İman edenler ise hiç şüphe etmeden: “—Lâ ilâhe illa’llàh, muhammeden rasûlü’llàh, âmennâ!” dediler. “Olur!” dediler.
Bugün biz ise el-hamdü lillâh, Allah-u Teàlâ’nın verdiği çeşitli nimetlerle görüyoruz ki, Mekke’ye eskiden üç ayda gidilirken, bu gün üç saate indi iş… Üç ayda gidiyorduk, şimdi üç saatte gidiyoruz. Geçen gelişimde Mekke’de aldığım abdestle sabah namazını orada kıldım, öğle namazına da burada cemaate yetiştim. Bu tabii, Allah-u Tealâ’nın bize verdiği bir lütfu... İnsanların yaptığı bir harika, insanların yaptığı bir şey... E, Allah- u Teàlâ’nın kudreti karşısında, mukayese olunmaz tabiatıyla...

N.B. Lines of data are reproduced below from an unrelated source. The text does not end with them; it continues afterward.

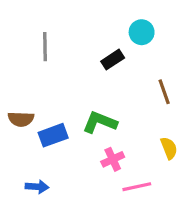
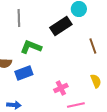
black rectangle: (113, 60) -> (61, 26), size x1.5
green L-shape: (100, 122) -> (31, 47), moved

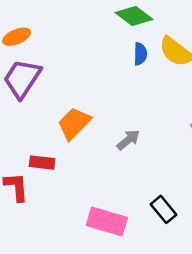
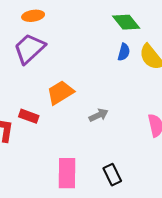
pink rectangle: (107, 221) -> (67, 173), turned 60

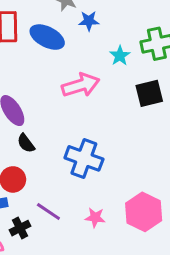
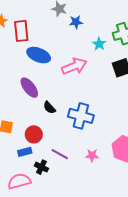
blue ellipse: (47, 37) -> (39, 55), moved
black semicircle: (26, 143) -> (49, 108), moved
black cross: (20, 228) -> (41, 167), turned -32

O Efendimiz SAS’in meselâ, Mekke-i Mükerreme’den Kudüs’e kadar gidişi bugün basit bir şey... Yani, kim bilir bir saat sürmez belki… Tayyare ile bir saatte git, bir saatte gel Kudüs denilen yere... Bunda şaşılacak bir şey yok, Allah-u Teàlâ’nın kudreti…
“—Semâvâta urucu?”
O da Allah-u Tealâ’nın kudreti... İnsan kendi kuvvetiyle çıkamaz oraya... Ama Allah-u Teàlâ isterse, çıkarır kulunu... Onun için, bunda şüphemiz yok el-hamdü lillâh. Yalnız, bizim de o mertebeye erişmemizi, Cenâb-ı Hak cümlemize nasib etsin...
O mertebeye ulaşmak için, tayyare gibi uçmak lâzım değil. Yahut kuşlar gibi kanatlanıp da yükseğe çıkmak hüner değil... Allah-u Tealâ’nın emirlerine mutî, Peygamber SAS’in sünnetine mutî, İslâm’ı tam mânâsıyla yaşamayı isteyen insanlara, bu devlet her zaman nasib olur.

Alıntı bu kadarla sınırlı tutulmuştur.